> **Problem**:
Write out the records in full, exactly as given, but without the images.

(Data entries)

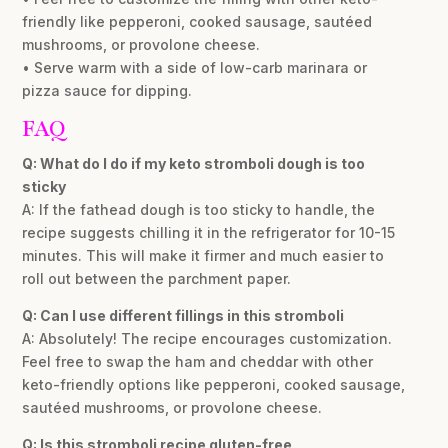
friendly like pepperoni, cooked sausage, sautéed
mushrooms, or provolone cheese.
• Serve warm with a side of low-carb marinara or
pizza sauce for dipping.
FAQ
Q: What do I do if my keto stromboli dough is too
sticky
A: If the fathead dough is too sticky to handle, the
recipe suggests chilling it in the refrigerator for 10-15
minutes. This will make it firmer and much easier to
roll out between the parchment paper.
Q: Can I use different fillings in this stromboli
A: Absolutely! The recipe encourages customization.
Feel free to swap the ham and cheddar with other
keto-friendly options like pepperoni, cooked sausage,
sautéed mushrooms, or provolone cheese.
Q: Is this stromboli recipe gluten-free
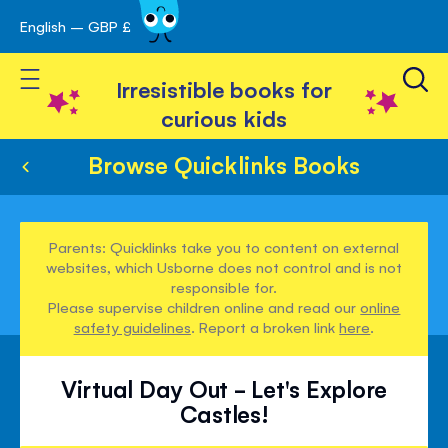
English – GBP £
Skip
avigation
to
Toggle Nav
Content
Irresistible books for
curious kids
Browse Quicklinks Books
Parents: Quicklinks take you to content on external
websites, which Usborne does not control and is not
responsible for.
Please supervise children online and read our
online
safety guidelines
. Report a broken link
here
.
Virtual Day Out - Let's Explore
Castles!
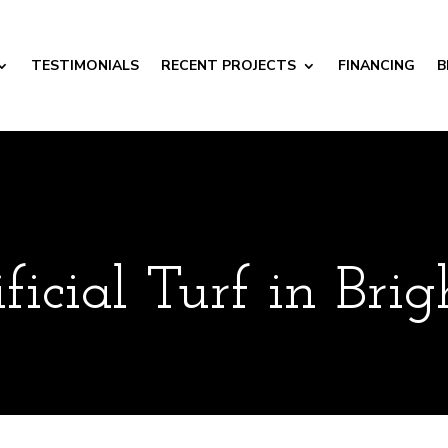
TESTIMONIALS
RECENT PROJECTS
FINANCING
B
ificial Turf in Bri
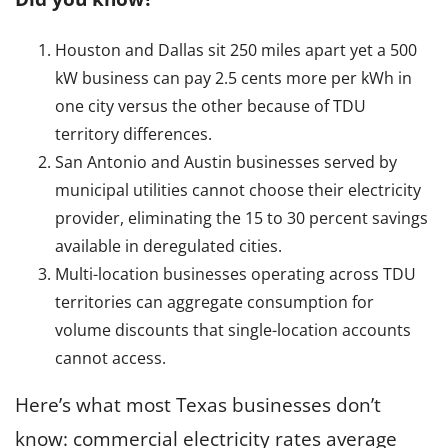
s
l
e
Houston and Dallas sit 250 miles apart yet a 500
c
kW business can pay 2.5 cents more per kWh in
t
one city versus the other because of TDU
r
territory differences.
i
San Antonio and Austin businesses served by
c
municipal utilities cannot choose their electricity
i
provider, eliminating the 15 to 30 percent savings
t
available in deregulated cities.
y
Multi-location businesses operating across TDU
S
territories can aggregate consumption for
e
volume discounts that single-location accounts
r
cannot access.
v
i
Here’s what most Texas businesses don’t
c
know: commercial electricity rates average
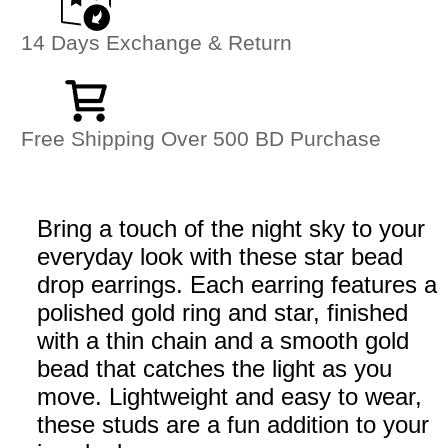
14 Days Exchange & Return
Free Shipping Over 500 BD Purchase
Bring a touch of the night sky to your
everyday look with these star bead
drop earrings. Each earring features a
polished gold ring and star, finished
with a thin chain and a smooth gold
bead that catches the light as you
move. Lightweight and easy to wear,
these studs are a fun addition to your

> **Exercise output**:
friendly like pepperoni, cooked sausage, sautéed
mushrooms, or provolone cheese.
• Serve warm with a side of low-carb marinara or
pizza sauce for dipping.
FAQ
Q: What do I do if my keto stromboli dough is too
sticky
A: If the fathead dough is too sticky to handle, the
recipe suggests chilling it in the refrigerator for 10-15
minutes. This will make it firmer and much easier to
roll out between the parchment paper.
Q: Can I use different fillings in this stromboli
A: Absolutely! The recipe encourages customization.
Feel free to swap the ham and cheddar with other
keto-friendly options like pepperoni, cooked sausage,
sautéed mushrooms, or provolone cheese.
Q: Is this stromboli recipe gluten-free
English – GBP £
Skip
avigation
to
Toggle Nav
Content
Irresistible books for
curious kids
Browse Quicklinks Books
Parents: Quicklinks take you to content on external
websites, which Usborne does not control and is not
responsible for.
Please supervise children online and read our
online
safety guidelines
. Report a broken link
here
.
Virtual Day Out - Let's Explore
Castles!
TESTIMONIALS
RECENT PROJECTS
FINANCING
B
ificial Turf in Bri
s
l
e
Houston and Dallas sit 250 miles apart yet a 500
c
kW business can pay 2.5 cents more per kWh in
t
one city versus the other because of TDU
r
territory differences.
i
San Antonio and Austin businesses served by
c
municipal utilities cannot choose their electricity
i
provider, eliminating the 15 to 30 percent savings
t
available in deregulated cities.
y
Multi-location businesses operating across TDU
S
territories can aggregate consumption for
e
volume discounts that single-location accounts
r
cannot access.
v
i
Here’s what most Texas businesses don’t
c
know: commercial electricity rates average
14 Days Exchange & Return
Free Shipping Over 500 BD Purchase
Bring a touch of the night sky to your
everyday look with these star bead
drop earrings. Each earring features a
polished gold ring and star, finished
with a thin chain and a smooth gold
bead that catches the light as you
move. Lightweight and easy to wear,
these studs are a fun addition to your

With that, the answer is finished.